VERS L’INTÉGRATION DE L’HISTOIRE DE L’ART DANS LA SCOLARITÉ : LA FIN D’UNE EXCEPTION FRANÇAISE

 

DEPUIS septembre 2008, l’ensemble des élèves de l’école primaire bénéficie du premier enseignement obligatoire d’histoire des arts. Cette innovation est passée relativement inaperçue, alors qu’elle marque une étape majeure dans la relation que le système scolaire français entretient avec l’art. En effet, celui-ci a toujours privilégié la pratique artistique au détriment de l’histoire et de la théorie de l’art qui demeuraient confinées à l’université. Si cette situation peut aisément s’expliquer, jusque dans les premières années du XXe siècle, par le caractère très récent de l’histoire de l’art comme discipline universitaire, elle apparaît ensuite comme le fruit d’un rejet délibéré. Dès sa fondation, l’école de la IIIe République semble avoir marqué une certaine réserve vis-à-vis de l’art en général. L’éveil et l’éducation des sens esthétiques s’accordent imparfaitement avec son rationalisme triomphant.

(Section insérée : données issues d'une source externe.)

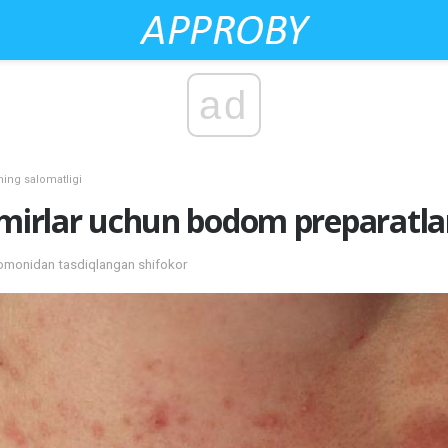
ad
ning salomatligi
smirlar uchun bodom preparatla
 tomonidan tasdiqlangan shifokor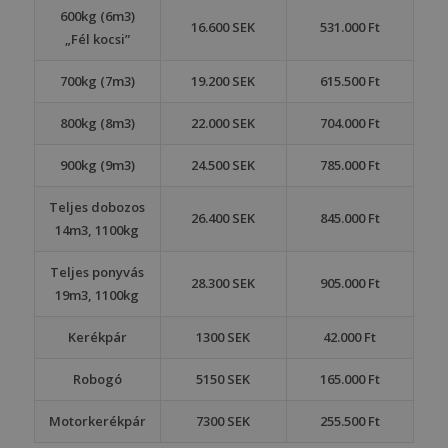
600kg (6m3)
16.600 SEK
531.000 Ft
„Fél kocsi”
700kg (7m3)
19.200 SEK
615.500 Ft
800kg (8m3)
22.000 SEK
704.000 Ft
900kg (9m3)
24.500 SEK
785.000 Ft
Teljes dobozos
26.400 SEK
845.000 Ft
14m3, 1100kg
Teljes ponyvás
28.300 SEK
905.000 Ft
19m3, 1100kg
Kerékpár
1300 SEK
42.000 Ft
Robogó
5150 SEK
165.000 Ft
Motorkerékpár
7300 SEK
255.500 Ft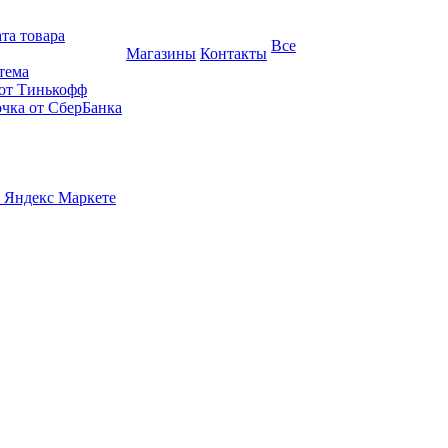
та товара
Все
Магазины
Контакты
тема
 от Тинькофф
очка от СберБанка
 Яндекс Маркете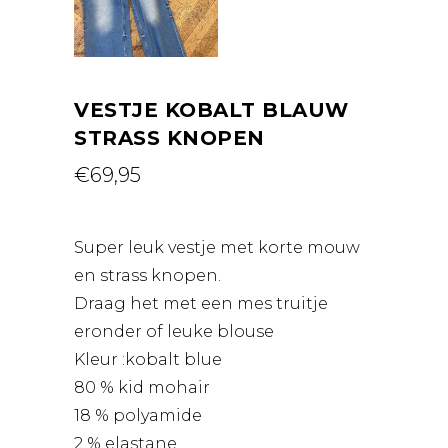
VESTJE KOBALT BLAUW
STRASS KNOPEN
€
69,95
Super leuk vestje met korte mouw
en strass knopen.
Draag het met een mes truitje
eronder of leuke blouse
Kleur :kobalt blue
80 % kid mohair
18 % polyamide
2 % elastane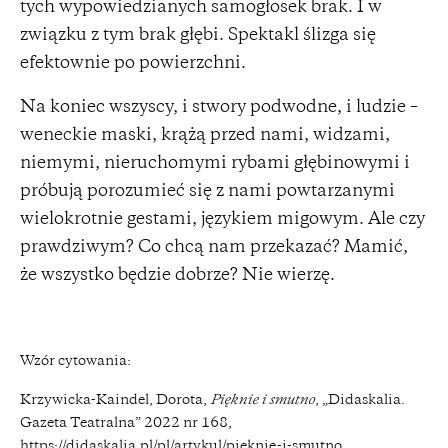
tych wypowiedzianych samogłosek brak. I w
związku z tym brak głębi. Spektakl ślizga się
efektownie po powierzchni.
Na koniec wszyscy, i stwory podwodne, i ludzie –
weneckie maski, krążą przed nami, widzami,
niemymi, nieruchomymi rybami głębinowymi i
próbują porozumieć się z nami powtarzanymi
wielokrotnie gestami, językiem migowym. Ale czy
prawdziwym? Co chcą nam przekazać? Mamić,
że wszystko będzie dobrze? Nie wierzę.
Wzór cytowania:
Krzywicka-Kaindel, Dorota,
Pięknie i smutno
, „Didaskalia.
Gazeta Teatralna” 2022 nr 168,
https://didaskalia.pl/pl/artykul/pieknie-i-smutno
.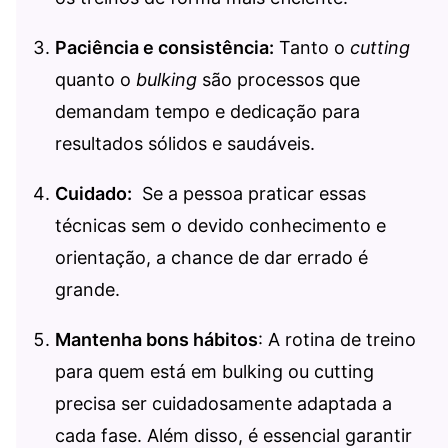
Paciência e consistência:
Tanto o
cutting
quanto o
bulking
são processos que
demandam tempo e dedicação para
resultados sólidos e saudáveis.
Cuidado:
Se a pessoa praticar essas
técnicas sem o devido conhecimento e
orientação, a chance de dar errado é
grande.
Mantenha bons hábitos
: A rotina de treino
para quem está em bulking ou cutting
precisa ser cuidadosamente adaptada a
cada fase. Além disso, é essencial garantir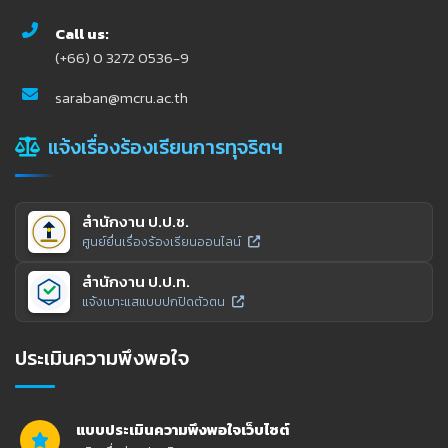
Call us:
(+66) 0 3272 0536-9
saraban@mcru.ac.th
แจ้งเรื่องร้องเรียนการทุจริตฯ
สำนักงาน ป.ป.ช.
ศูนย์ยื่นเรื่องร้องเรียนออนไลน์
สำนักงาน ป.ป.ท.
แจ้งเบาะแสแบบปกปิดตัวตน
ประเมินความพึงพอใจ
แบบประเมินความพึงพอใจเว็บไซต์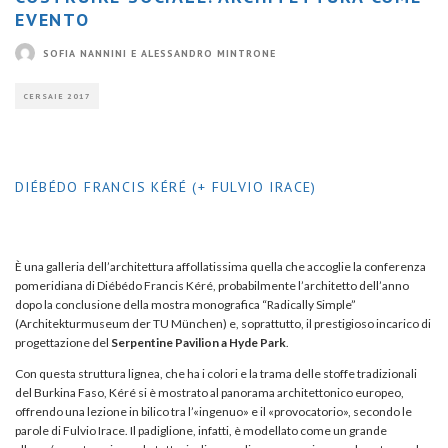
EVENTO
SOFIA NANNINI E ALESSANDRO MINTRONE
CERSAIE 2017
DIÉBÉDO FRANCIS KÉRÉ (+ FULVIO IRACE)
È una galleria dell’architettura affollatissima quella che accoglie la conferenza
pomeridiana di Diébédo Francis Kéré, probabilmente l’architetto dell’anno
dopo la conclusione della mostra monografica “Radically Simple”
(Architekturmuseum der TU München) e, soprattutto, il prestigioso incarico di
progettazione del
Serpentine Pavilion a Hyde Park
.
Con questa struttura lignea, che ha i colori e la trama delle stoffe tradizionali
del Burkina Faso, Kéré si è mostrato al panorama architettonico europeo,
offrendo una lezione in bilico tra l’«ingenuo» e il «provocatorio», secondo le
parole di Fulvio Irace. Il padiglione, infatti, è modellato come un grande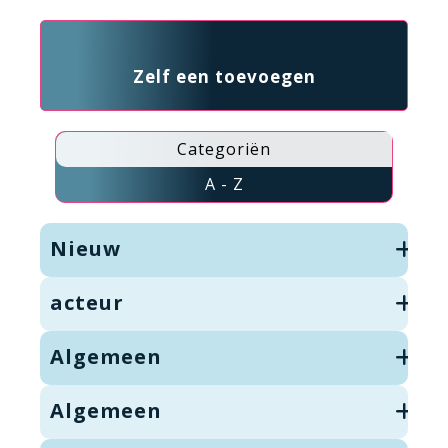
Zelf een toevoegen
Categoriën
A - Z
Nieuw
acteur
Algemeen
Algemeen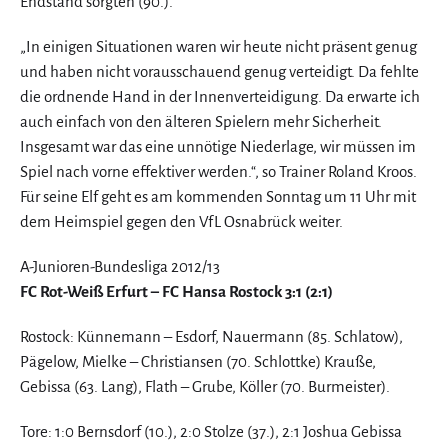
Endstand sorgten (90.).
„In einigen Situationen waren wir heute nicht präsent genug
und haben nicht vorausschauend genug verteidigt. Da fehlte
die ordnende Hand in der Innenverteidigung. Da erwarte ich
auch einfach von den älteren Spielern mehr Sicherheit.
Insgesamt war das eine unnötige Niederlage, wir müssen im
Spiel nach vorne effektiver werden.“, so Trainer Roland Kroos.
Für seine Elf geht es am kommenden Sonntag um 11 Uhr mit
dem Heimspiel gegen den VfL Osnabrück weiter.
A-Junioren-Bundesliga 2012/13
FC Rot-Weiß Erfurt – FC Hansa Rostock 3:1 (2:1)
Rostock: Künnemann – Esdorf, Nauermann (85. Schlatow),
Pägelow, Mielke – Christiansen (70. Schlottke) Krauße,
Gebissa (63. Lang), Flath – Grube, Köller (70. Burmeister).
Tore: 1:0 Bernsdorf (10.), 2:0 Stolze (37.), 2:1 Joshua Gebissa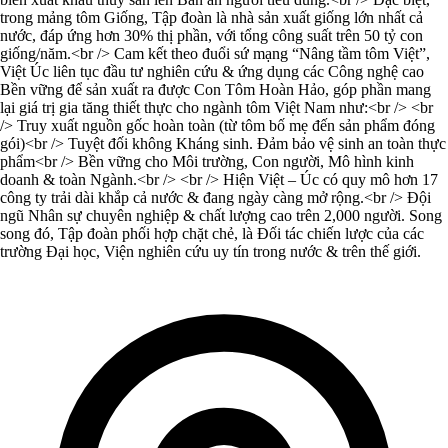
trong mảng tôm Giống, Tập đoàn là nhà sản xuất giống lớn nhất cả
nước, đáp ứng hơn 30% thị phần, với tổng công suất trên 50 tỷ con
giống/năm.<br /> Cam kết theo đuổi sứ mạng “Nâng tầm tôm Việt”,
Việt Úc liên tục đầu tư nghiên cứu & ứng dụng các Công nghệ cao
Bền vững để sản xuất ra được Con Tôm Hoàn Hảo, góp phần mang
lại giá trị gia tăng thiết thực cho ngành tôm Việt Nam như:<br /> <br
/> Truy xuất nguồn gốc hoàn toàn (từ tôm bố mẹ đến sản phẩm đóng
gói)<br /> Tuyệt đối không Kháng sinh. Đảm bảo vệ sinh an toàn thực
phẩm<br /> Bền vững cho Môi trường, Con người, Mô hình kinh
doanh & toàn Ngành.<br /> <br /> Hiện Việt – Úc có quy mô hơn 17
công ty trải dài khắp cả nước & đang ngày càng mở rộng.<br /> Đội
ngũ Nhân sự chuyên nghiệp & chất lượng cao trên 2,000 người. Song
song đó, Tập đoàn phối hợp chặt chẻ, là Đối tác chiến lược của các
trường Đại học, Viện nghiên cứu uy tín trong nước & trên thế giới.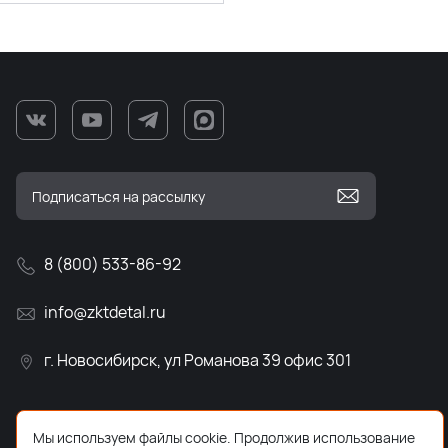
8 (800) 533-86-92
info@zktdetal.ru
г. Новосибирск, ул Романова 39 офис 301
Мы используем файлы cookie. Продолжив использование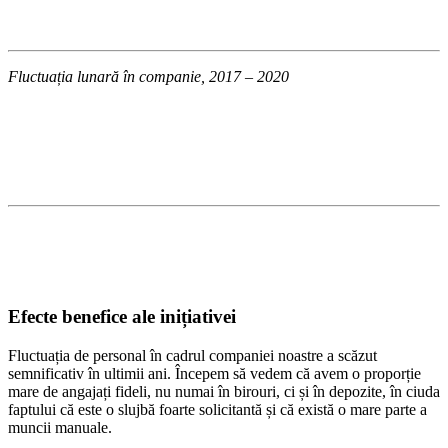
Fluctuația lunară în companie, 2017 – 2020
Efecte benefice ale inițiativei
Fluctuația de personal în cadrul companiei noastre a scăzut
semnificativ în ultimii ani. Începem să vedem că avem o proporție
mare de angajați fideli, nu numai în birouri, ci și în depozite, în ciuda
faptului că este o slujbă foarte solicitantă și că există o mare parte a
muncii manuale.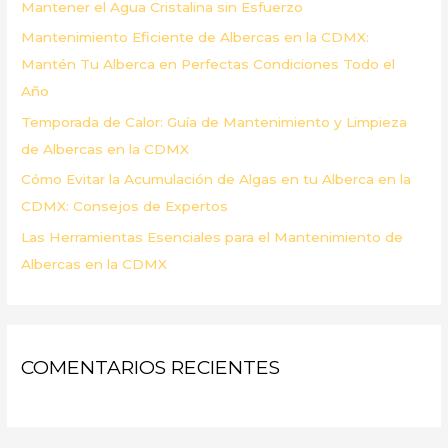
Mantener el Agua Cristalina sin Esfuerzo
r
Mantenimiento Eficiente de Albercas en la CDMX:
:
Mantén Tu Alberca en Perfectas Condiciones Todo el
Año
Temporada de Calor: Guía de Mantenimiento y Limpieza
de Albercas en la CDMX
Cómo Evitar la Acumulación de Algas en tu Alberca en la
CDMX: Consejos de Expertos
Las Herramientas Esenciales para el Mantenimiento de
Albercas en la CDMX
COMENTARIOS RECIENTES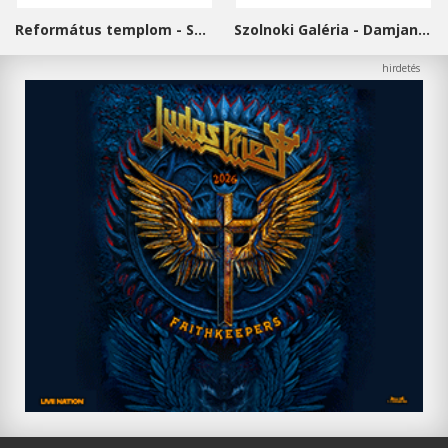
Református templom - Salgótarján
Szolnoki Galéria - Damjanich János Múzeum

La musique et le dessin sont présents mais restent marginaux et il faut attendre les réformes consécutives à Mai 68 pour qu’ils fassent une entrée massive dans l’Éducation nationale. La création, en 1973, des agrégations d’art plastique et de musique, dotées d’un corps spécifique d’enseignants et d’un quota d’heures obligatoires, manifeste une volonté de rupture qui, toutefois, ne profite de nouveau qu’à la pratique artistique. Malgré les programmes officiels qui le prescrivent aux nouveaux enseignants, la théorie et l’histoire demeurent largement ignorées. C’est seulement au début des années 1990 qu’une option « histoire des arts » fait son entrée au lycée. Comme son nom l’indique, cet enseignement reste facultatif et, vingt ans après sa création, il concerne moins de 200 lycées. En outre, la vérification du niveau scientifique des enseignants qui en ont la charge n’est fondée sur aucun examen sérieux. Si elle leur est recommandée, la certification complémentaire en « histoire des arts » demeure délivrée par un jury qui ne comporte pas nécessairement d’historiens de l’art.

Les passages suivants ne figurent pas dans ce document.